Only four out of the twenty-two respondents indicated that all ‘must know’ conditions were regularly experienced at their site. The most common gaps were spinal surgery, multi-trauma, and experience with patients across the lifespan—that is, students either primarily experienced paediatric patients or had minimal experience with a younger population. For eight of the fifteen items that the Queensland Orthopaedic Network identified as essential experiences, 90% of respondents indicated that they were always able to provide adequate exposure. The four items where less than 80% of the respondents indicated were ‘always covered’ were trauma, including peripheral, spinal, and multiple (35%); across the age continuum (61%); elective surgery, including upper limb, lower limb, and spinal (74%); and experience with slings and splints (78%).

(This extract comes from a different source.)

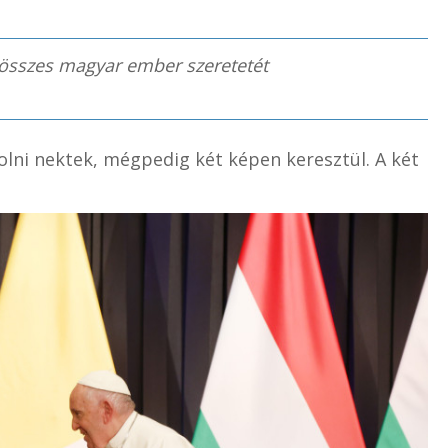
 összes magyar ember szeretetét
olni nektek, mégpedig két képen keresztül. A két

The most common skills that were identified as lacking were (1) skills in patient care, e.g. getting in and out of bed and mobilising (n = 13), (2) communication—documentation and handover skills particularly between disciplines (n = 8), (3) risk minimisation (n = 7), and (4) understanding protocols (n = 4). Respondents identified a wide range of challenging psychosocial situations, but none addressed the second part of the question where they could suggest management strategies.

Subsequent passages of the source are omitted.